Is there anyone with the ability to merge page histories that can clean up the cut-paste move reversion that Bubblesorg did on Sequoia dakotensis? The first half of the page history is at Sequoites dakotensis but the second half is now at Sequoia dakotensis. The article will preferably to end up at Sequoites dakotensis given that while genus placement is divided in the literature between the two, recent papers/books are in agreement that the taxon actually belongs to Parataxodium and it will eventually need a redescription and genus update. While we wait its better to have the article at the cupressaceous form genus rather than the orthotaxon. Thanks!-- Kevmin § 23:16, 16 February 2025 (UTC)[reply]

yeah, thats a good question. I could try sometime today to clean it up. --Bubblesorg (talk) 15:18, 17 February 2025 (UTC)[reply]
Bubblesorg we need someone that has the tools to perform page history merges.--Kevmin § 15:48, 18 February 2025 (UTC)[reply]
I think you tried asking some people, did they get back? --Bubblesorg (talk) 00:30, 19 February 2025 (UTC)[reply]

When to have a Commons category for life restorations?

I recently saw IJReid had redirected the life restoration categories of lambeosaurines to their parent genus categories on Commons, whereas most other genera have their restorations in a separate category. I don't think a subcategory is needed when it's only three or so images, but in this case we're talking a lot more[11][12][13], which I think swamps the parent category and makes it harder to find what you need, as other kinds of images are placed there too. It also assumes that life restorations are more representative of the genera than the actual fossils are, which I think is unfortunate (modern animals can't really be compared, because what you see is what you get with them). So for the sake of consistency, I think a discussion is warranted to find some cut off point FunkMonk (talk) 16:15, 21 February 2025 (UTC)[reply]

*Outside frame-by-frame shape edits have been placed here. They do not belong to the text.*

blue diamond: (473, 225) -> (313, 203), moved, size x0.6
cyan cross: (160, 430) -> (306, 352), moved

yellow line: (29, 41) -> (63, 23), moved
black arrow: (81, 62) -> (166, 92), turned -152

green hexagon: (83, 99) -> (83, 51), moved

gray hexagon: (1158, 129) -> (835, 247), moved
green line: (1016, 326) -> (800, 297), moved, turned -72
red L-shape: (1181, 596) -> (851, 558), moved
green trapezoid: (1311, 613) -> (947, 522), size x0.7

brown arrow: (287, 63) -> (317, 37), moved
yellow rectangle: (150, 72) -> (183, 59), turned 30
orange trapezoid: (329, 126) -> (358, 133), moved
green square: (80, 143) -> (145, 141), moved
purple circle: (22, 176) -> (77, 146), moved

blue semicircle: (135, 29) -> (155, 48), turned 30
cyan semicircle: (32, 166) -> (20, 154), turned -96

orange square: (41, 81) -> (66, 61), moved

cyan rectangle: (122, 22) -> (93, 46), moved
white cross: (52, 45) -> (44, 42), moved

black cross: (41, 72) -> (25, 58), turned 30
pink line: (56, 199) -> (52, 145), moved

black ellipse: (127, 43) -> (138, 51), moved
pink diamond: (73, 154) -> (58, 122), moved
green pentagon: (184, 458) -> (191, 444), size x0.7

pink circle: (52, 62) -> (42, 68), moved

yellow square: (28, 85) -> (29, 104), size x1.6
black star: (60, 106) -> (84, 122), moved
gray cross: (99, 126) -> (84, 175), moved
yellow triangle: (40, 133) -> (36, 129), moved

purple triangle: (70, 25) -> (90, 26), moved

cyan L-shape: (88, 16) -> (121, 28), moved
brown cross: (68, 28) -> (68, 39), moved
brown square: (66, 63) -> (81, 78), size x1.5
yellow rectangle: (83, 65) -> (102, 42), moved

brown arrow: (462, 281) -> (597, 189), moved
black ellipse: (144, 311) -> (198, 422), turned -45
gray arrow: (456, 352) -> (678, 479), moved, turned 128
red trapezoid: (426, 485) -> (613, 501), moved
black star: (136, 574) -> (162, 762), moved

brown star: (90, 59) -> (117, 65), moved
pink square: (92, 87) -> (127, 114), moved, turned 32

If there are a substantial number of restorations then they absolutely should not have been merged into the main category.--Kevmin § 16:37, 21 February 2025 (UTC)[reply]
No strong opinion, but I personally find it easier to navigate if all is on one page. I do not like genus categories that are almost empty because everything is in those sub-categories and one has to click through all of them to see what images we have. But maybe one option could be to only have the life restorations as a sub-category, while the fossils are in the main category (because the fossils are arguably the main thing). Isn't there some Commons guideline stating how large a category should be before sub-categories can be created? --Jens Lallensack (talk) 16:45, 21 February 2025 (UTC)[reply]
It's not some hard line in the sand but I think I agree with Jens that its easier if everything is within a single category. And separating "fossils" into "skulls", "skeletal mounts" etc gives a good amount of unnecessary duplication. Life restorations are a bit easier to separate, but without them in the main category, what else would be within Category:Corythosaurus? The phylogeny images are a bit worthless and aren't uploaded anymore since we use cladogram templates, and each taxon will generally only have a single size comparison. It's only in cases where theres an abundance of images (eg: Tyrannosaurus is the clearest example) where a life restoration category helps with organization IMO. IJReid {{T - C - D - R}} 21:10, 21 February 2025 (UTC)[reply]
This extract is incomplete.